Tuesday, 12 October 2010

Market Kitchen - my big adventure

me and the very lovely Penny Smith

... today I had my TV debut and it was OK... if I don't sound overly enthusiastic about it it's because I feel like crap with a stinking cold... which made it a little hard to sparkle... we're also really busy at work at the moment and my mind is elsewhere.

also, it's a funny, soulless business... all the staff are running around frantically working to deadlines and so they kind of throw you in and chuck you out and before you know it they've turned the spotlights off and you're left standing on a dark TV set wondering where the green room is, which they won't let you in to anyway because the assistants assistant might get fired if you catch a glimpse of Penny Smiths' elbow...


... I don't want to sound completely ungrateful... they were a lovely bunch really, the food was excellent and I got to meet one of my blog heroes Simon Majumdar from Dos Hermanos... who seemed to know EVERYTHING and anything about food and was full of wonderful words of encouragement about my blog.

Simon Majumdar from Dos Hermanos and Mark the chef

I also do really love the premise of the show, which is all about hi-lighting locally grown food and producers; the idea is that the 2 chefs travel around the UK and talk to growers and bakers and then come back to the studio to cook the food... the two episodes I shot were all about South Wales... 

... I asked if they were planning to do one about Lincolnshire but all I got was blank stares... 

Maria, cooking her neck of lamb

... Mark and Maria cooked up some amazing seafood and shellfish in the first program followed by some incredible salt-marsh lamb and puddings made with Welsh whisky in the second... we also met an incredible cake baker who had produced a stunning decorated cake in the shape of a bag of Welsh produce... all in all an interesting day and a fascinating insight into the world of TV cookery... and I would love to go back and talk more passionately about my local food.


Mark's delicious whisky pecan brownie in a pan with whisky and vanilla cream

Maria's spicy neck of lamb with Baba Ganoush


lamb chop with pan-fried kidneys and sweet potato mash

the fruitcake masterpiece


... I believe the show airs sometime in November and I'll keep you all updated as to when and where... until then its back to the kitchen...

Saturday, 9 October 2010

hangover fish pie


... down in London this weekend due to work load... big event with the Koreans on Monday (more of that next week...) and i'm fortunate enough to have some very good friends who are glad to have me snore on their spare bed for the odd weekend... The Viking and I used to live next door to Jenny and George back in the 90's... back in our heady club days... and there would be many a Sunday when we'd all gather hung-over  in one of our kitchens waiting for a chicken to roast...

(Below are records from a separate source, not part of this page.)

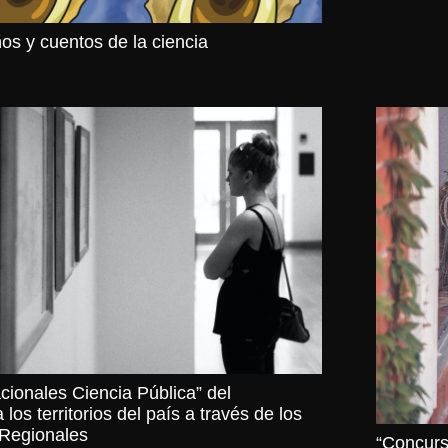
os y cuentos de la ciencia
ionales Ciencia Pública” del
los territorios del país a través de los
 Regionales
“Concurs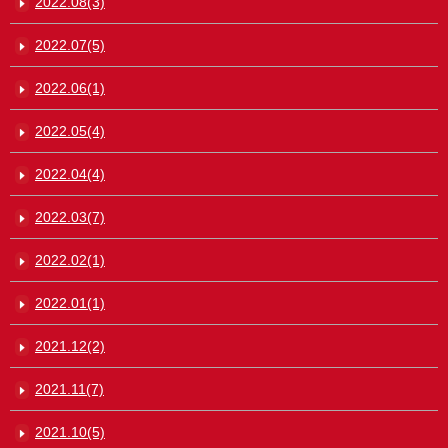
2022.08(3)
2022.07(5)
2022.06(1)
2022.05(4)
2022.04(4)
2022.03(7)
2022.02(1)
2022.01(1)
2021.12(2)
2021.11(7)
2021.10(5)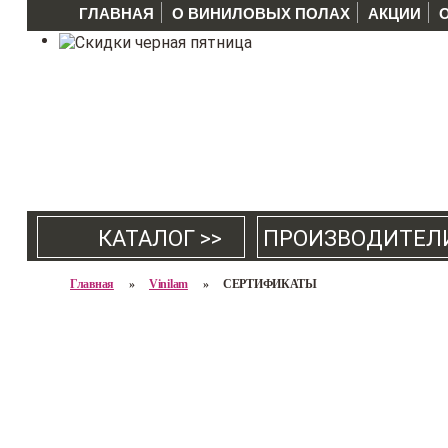
ГЛАВНАЯ
О ВИНИЛОВЫХ ПОЛАХ
АКЦИИ
КАТАЛОГ >>
ПРОИЗВОДИТЕЛ
Главная
»
Vinilam
»
СЕРТИФИКАТЫ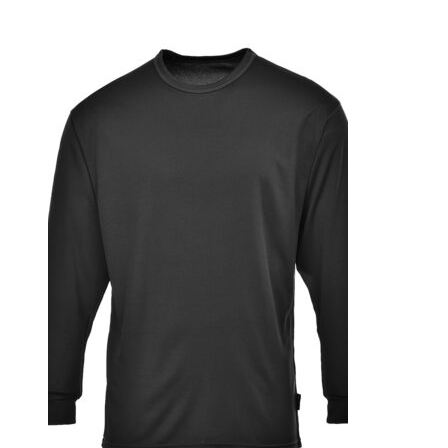
mängd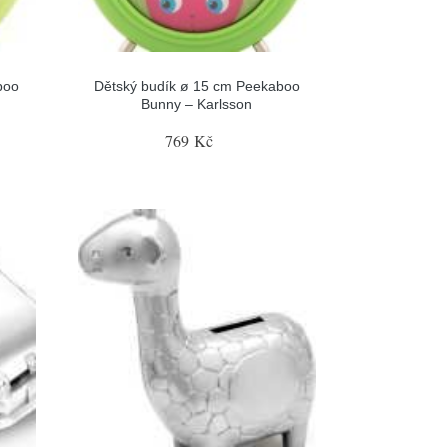
boo
Dětský budík ø 15 cm Peekaboo
Bunny – Karlsson
769 Kč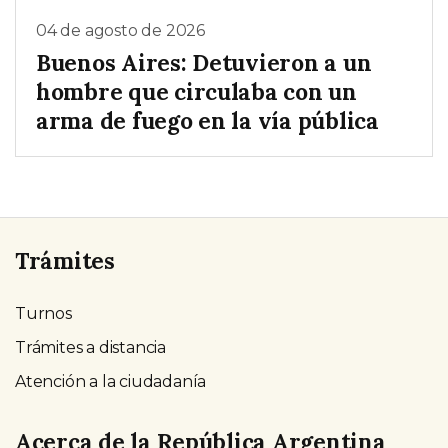
04 de agosto de 2026
Buenos Aires: Detuvieron a un
hombre que circulaba con un
arma de fuego en la vía pública
Trámites
Turnos
Trámites a distancia
Atención a la ciudadanía
Acerca de la República Argentina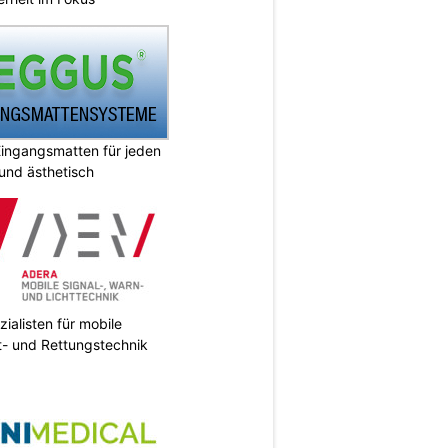
ingangsmatten für jeden
 und ästhetisch
ialisten für mobile
ht- und Rettungstechnik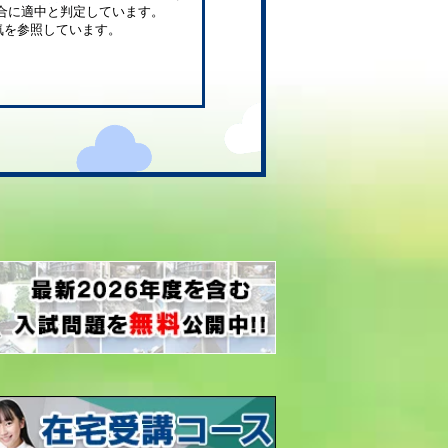
合に適中と判定しています。
気を参照しています。
。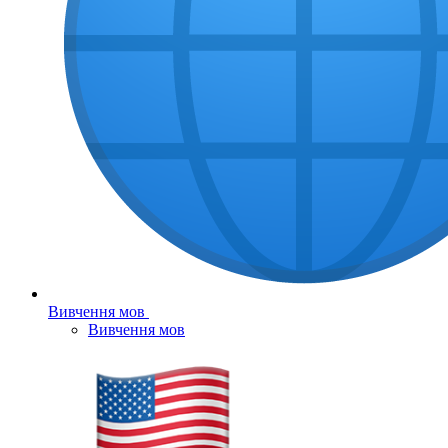
Вивчення мов
Вивчення мов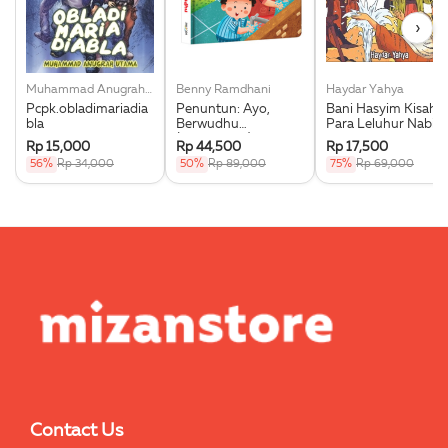
›
Muhammad Anugrah Utama
Benny Ramdhani
Haydar Yahya
Pcpk.obladimariadia
Penuntun: Ayo,
Bani Hasyim Kisah
bla
Berwudhu
Para Leluhur Nabi
(Boardbook)
Muhammad Saw.
Rp 15,000
Rp 44,500
Rp 17,500
56%
Rp 34,000
50%
Rp 89,000
75%
Rp 69,000
Contact Us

... last night Jenny and I went out for a bit of a boogie and today we're both pretty much broken...

... so today an easy, but exceptionally tasty meal was called for and I could think of nothing better than fish pie.  We've slightly cheated with the mash potato topping... courtesy of Jenny's inspiration, via Delia and some frozen Aunt Bessie's mash... but all the other ingredients were freshly prepared... I mean for goodness sake, who can be bothered with mashing potatoes..? and like I say, we are broken!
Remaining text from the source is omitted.